(Extracted page text data)
------------------------------------------------------------------------

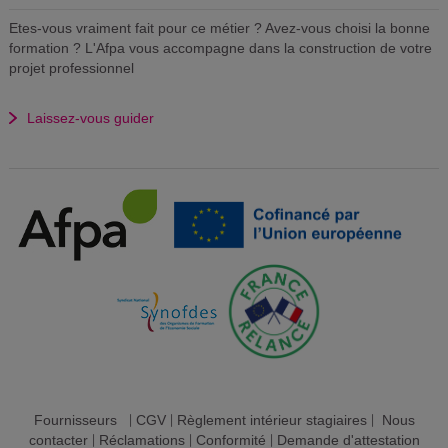
Etes-vous vraiment fait pour ce métier ? Avez-vous choisi la bonne
formation ? L'Afpa vous accompagne dans la construction de votre
projet professionnel
Laissez-vous guider
Fournisseurs
|
CGV
|
Règlement intérieur stagiaires
|
Nous
contacter
|
Réclamations
|
Conformité
|
Demande d'attestation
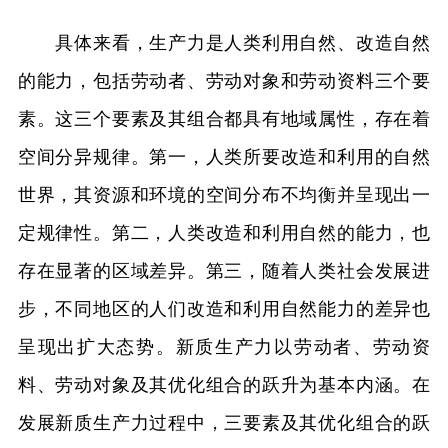
具体来看，生产力是人类利用自然、改造自然
的能力，包括劳动者、劳动对象和劳动资料三个要
素。这三个要素及其组合都具有地域属性，存在着
空间分异规律。第一，人类所要改造和利用的自然
世界，其资源和环境的空间分布不均衡并呈现出一
定规律性。第二，人类改造和利用自然的能力，也
存在显著的区域差异。第三，随着人类社会发展进
步，不同地区的人们改造和利用自然能力的差异也
呈现出扩大态势。新质生产力以劳动者、劳动资
料、劳动对象及其优化组合的跃升为基本内涵。在
发展新质生产力过程中，三要素及其优化组合的跃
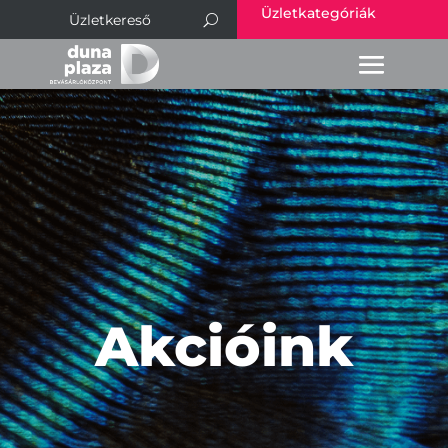
Üzletkategóriák
Akcióink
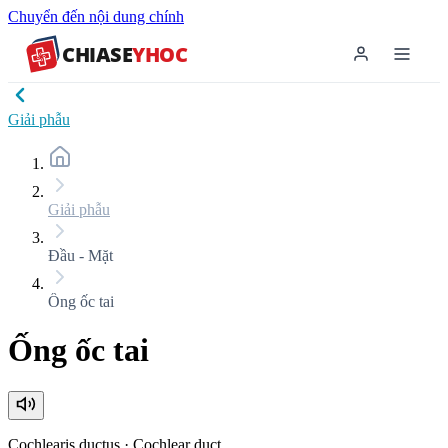
Chuyển đến nội dung chính
CHIASE
YHOC
Giải phẫu
Giải phẫu
Đầu - Mặt
Ống ốc tai
Ống ốc tai
Cochlearis ductus
·
Cochlear duct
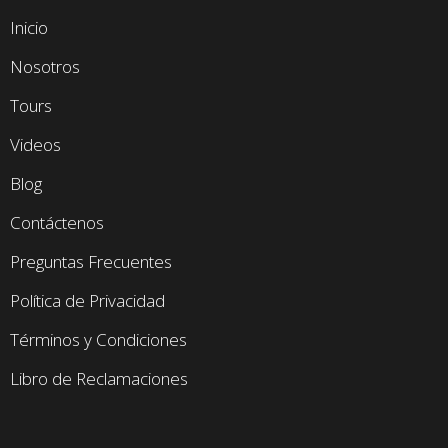
Inicio
Nosotros
Tours
Videos
Blog
Contáctenos
Preguntas Frecuentes
Política de Privacidad
Términos y Condiciones
Libro de Reclamaciones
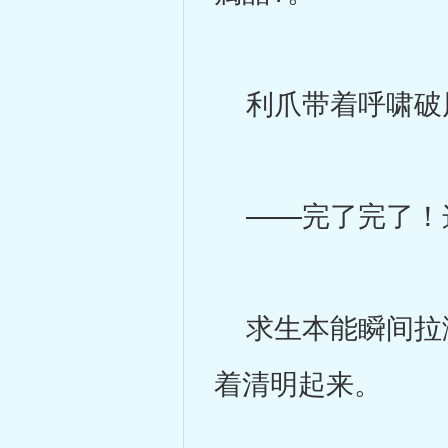
利爪带着呼啸破
——完了完了！
求生本能瞬间拉满
着清明起来。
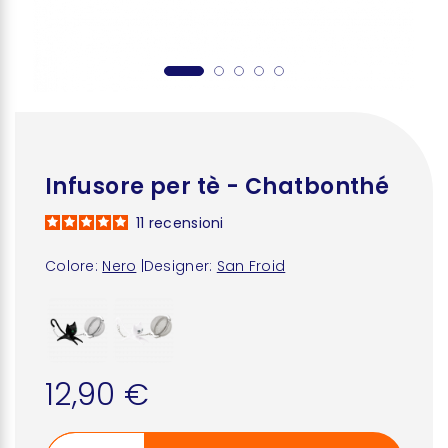
Infusore per tè - Chatbonthé
11
recensioni
Colore:
Nero
|
Designer:
San Froid
12,90 €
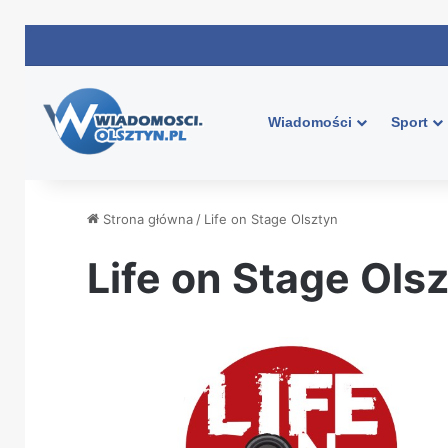
Wiadomości
Sport
Strona główna
/
Life on Stage Olsztyn
Life on Stage Ols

------------------------------------------------------------------------

# [ASSIGNMENT]
Every line of the entries above that contains the word "Life" must be tallied, and the number alone reported.

# [RESPONSE]
2